Restrictive Covenants and Social Media

Restrictive covenants — the general term for non-solicitation and non-competition agreements — are supposed to protect a business when an employee leaves. But how do these work with platforms like LinkedIn, Facebook, and Instagram that have lengthened the reach of networking, blurred the line between business and personal communications, and made it possible for individuals to update their entire social circle on life events in an instant? In this landscape, what activities are a violation of an employee’s restrictive covenant? Does a former employee “friending” a former client on Facebook count as solicitation or competition? What about that employee “friending” a current employee at your company? What should you tell new hires to avoid a lawsuit or a nasty letter from their former employers?

In the past few years, there have been a handful of cases dealing with the implication of social media in this area but, as usual, technology is developing more quickly than the law. The bottom line from these cases is this: direct messages can cause legal issues, but status updates, profile posts and even blog posts are unlikely to cause legal problems. In other words, a new employee’s announcement that he or she has made a career change should not pose a problem. However, if that person directly targets specific people, the risk is much greater.

This makes sense. If an employee called former clients to let them know he or she had started a new company, this would likely be a violation of a restrictive covenant. Likewise, it would be a violation for an employee to direct message a former coworker a job posting at their new company. But an employee posting a job on his or her LinkedIn profile, where a former coworker may — or may not — see it is unlikely to cause problems.

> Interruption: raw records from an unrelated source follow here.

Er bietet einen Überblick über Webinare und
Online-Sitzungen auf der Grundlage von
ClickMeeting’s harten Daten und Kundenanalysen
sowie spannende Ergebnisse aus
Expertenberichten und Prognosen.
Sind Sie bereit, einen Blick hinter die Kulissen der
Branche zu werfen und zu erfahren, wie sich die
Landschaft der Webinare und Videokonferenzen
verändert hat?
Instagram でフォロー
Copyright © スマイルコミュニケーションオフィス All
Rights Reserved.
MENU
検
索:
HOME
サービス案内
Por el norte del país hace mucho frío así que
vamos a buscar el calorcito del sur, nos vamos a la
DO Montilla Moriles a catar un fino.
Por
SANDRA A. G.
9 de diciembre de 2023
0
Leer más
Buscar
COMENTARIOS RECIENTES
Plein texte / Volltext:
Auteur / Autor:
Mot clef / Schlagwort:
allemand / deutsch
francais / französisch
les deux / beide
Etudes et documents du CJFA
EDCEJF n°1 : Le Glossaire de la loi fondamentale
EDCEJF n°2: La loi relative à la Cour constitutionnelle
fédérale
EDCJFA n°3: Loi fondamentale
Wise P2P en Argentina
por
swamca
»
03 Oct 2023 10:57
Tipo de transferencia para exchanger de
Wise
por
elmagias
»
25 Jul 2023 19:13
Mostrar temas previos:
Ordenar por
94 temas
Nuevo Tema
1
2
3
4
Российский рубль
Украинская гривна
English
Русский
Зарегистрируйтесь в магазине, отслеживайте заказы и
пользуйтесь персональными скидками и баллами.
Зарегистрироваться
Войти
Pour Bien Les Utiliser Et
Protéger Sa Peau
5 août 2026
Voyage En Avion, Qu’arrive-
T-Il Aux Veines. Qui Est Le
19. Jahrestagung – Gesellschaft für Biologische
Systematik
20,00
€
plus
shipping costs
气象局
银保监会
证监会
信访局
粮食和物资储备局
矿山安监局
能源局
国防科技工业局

Though targeted to a specific person, friend or connection requests follow the same principle. As long as the accompanying message doesn’t specifically solicit that person to take action beyond accepting the request to connect, it should not create problems. The recipient can choose whether to accept and develop the relationship further. In short, connections to former clients and coworkers through generally available information like the kind found in a LinkedIn profile are hard to limit.

So, how can you protect your business? If you have employees sign restrictive covenants, it’s a good practice to remind them of their obligations in an exit interview and to remind them that these agreements extend to what they do and say on social media. When hiring new employees, be sure to review their agreements with former employers and instruct them that social media updates should be limited to a general announcement of their new position and avoid any commentary about their former employer.  

Obviously, because the law is developing and situations can vary a lot, it is a good idea to also speak to a lawyer.